Based on the idea that the community mechanism is important in the era of crisis, another plan of a study is to conduct online experiments and interviews with members of the “Global Republic,” which was created in April 2021 by Ms. Yukiko Minami on an audio SNS and is rapidly growing with more than 8000 members as of March 2022.Footnote 7 The Global Republic’s main slogan is “Community changes the world,” which is consistent with the increased importance of the community mechanism at times of crisis. Its code of conduct lists “One for All; All for One” first, which emphasizes both the importance of each one to contribute to the community and that of the community to value each member.

One direction for future research is theoretical and empirical research on trust as a moral value proposed by Uslaner (2002, 2008) rather than trust as the rational belief of other people’s trustworthiness as in many economic theories. Uslaner (2002, p. 1) argues that “[t]rusting strangers means accepting them into our ‘moral community’. Strangers may look different from us; they may have different ideologies or religions. But we believe that there is an underlying commonality of values.” This can be thought of as an investment of trust by Robinson, for example, in the story of Robinson and Friday, given the change in Friday’s moral views. This is because when people are trusted, they seem more willing to reciprocate the trust. Trust as a moral value is not a rational prediction from experience but based on a view of human beings that we have commonality of values deep in our hearts as our conscience even though we also have many differences. We now tend to interact with many people with different worldviews and religions with persistent divides in some beliefs. We may still be able to cooperate and benefit from diversity, as in Mihailov and Ogaki (2021).
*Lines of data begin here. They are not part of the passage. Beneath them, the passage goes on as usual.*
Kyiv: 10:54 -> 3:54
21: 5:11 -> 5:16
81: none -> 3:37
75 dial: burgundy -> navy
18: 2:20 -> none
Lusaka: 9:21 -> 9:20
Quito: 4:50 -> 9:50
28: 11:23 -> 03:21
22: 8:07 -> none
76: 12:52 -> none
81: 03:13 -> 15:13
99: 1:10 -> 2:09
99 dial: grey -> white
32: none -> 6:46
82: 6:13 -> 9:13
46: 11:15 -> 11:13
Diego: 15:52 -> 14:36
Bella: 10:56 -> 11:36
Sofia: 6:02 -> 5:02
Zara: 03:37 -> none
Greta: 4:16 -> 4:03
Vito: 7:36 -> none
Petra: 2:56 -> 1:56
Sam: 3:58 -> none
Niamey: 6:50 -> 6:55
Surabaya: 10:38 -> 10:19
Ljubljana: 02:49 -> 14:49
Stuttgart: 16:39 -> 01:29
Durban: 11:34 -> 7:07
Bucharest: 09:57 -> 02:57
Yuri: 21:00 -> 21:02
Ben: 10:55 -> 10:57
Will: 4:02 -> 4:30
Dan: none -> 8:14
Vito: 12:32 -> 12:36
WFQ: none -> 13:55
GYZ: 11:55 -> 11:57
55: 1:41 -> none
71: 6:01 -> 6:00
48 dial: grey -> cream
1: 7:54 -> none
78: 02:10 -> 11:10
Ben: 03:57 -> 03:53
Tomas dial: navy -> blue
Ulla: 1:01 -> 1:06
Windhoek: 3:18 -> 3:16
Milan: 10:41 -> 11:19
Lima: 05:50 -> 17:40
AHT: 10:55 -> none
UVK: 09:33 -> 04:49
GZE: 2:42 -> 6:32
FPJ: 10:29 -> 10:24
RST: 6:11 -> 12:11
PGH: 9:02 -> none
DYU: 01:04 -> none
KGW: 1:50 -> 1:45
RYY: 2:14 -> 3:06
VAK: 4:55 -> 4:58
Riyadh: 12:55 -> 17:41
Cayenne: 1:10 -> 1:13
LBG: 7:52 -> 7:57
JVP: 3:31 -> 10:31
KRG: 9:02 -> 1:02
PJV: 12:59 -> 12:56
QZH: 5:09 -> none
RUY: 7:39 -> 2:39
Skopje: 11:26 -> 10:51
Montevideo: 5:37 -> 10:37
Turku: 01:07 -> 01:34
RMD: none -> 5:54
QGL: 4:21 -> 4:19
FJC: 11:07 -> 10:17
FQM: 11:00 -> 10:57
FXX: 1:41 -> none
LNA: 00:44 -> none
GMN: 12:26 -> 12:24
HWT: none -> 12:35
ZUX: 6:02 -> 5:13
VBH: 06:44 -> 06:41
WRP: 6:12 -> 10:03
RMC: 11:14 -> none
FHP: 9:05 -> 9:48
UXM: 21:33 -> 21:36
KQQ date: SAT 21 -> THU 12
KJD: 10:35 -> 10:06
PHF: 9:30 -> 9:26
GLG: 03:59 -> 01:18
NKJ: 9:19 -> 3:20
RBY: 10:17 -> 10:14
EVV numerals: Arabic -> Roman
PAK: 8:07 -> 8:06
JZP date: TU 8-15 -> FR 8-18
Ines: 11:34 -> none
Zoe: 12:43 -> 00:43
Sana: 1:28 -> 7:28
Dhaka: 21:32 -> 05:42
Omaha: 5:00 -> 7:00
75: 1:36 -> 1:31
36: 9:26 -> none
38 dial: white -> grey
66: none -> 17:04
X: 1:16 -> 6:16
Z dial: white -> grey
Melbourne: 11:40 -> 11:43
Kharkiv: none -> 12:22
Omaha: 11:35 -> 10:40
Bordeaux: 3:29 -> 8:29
Another direction of future research is to deepen our understanding of how preferences are formed in relation to virtue ethics. Akabayashi et al. (2014) developed an experimental method for parent–child pairs to study how parenting may affect children’s time preferences. An ongoing research project has collected panel data of parent–child pairs in Japan and the United States.Footnote 8 Sasaki et al. (2017) used hypothetical questions in Internet surveys across five countries to study how education may affect altruistic preferences.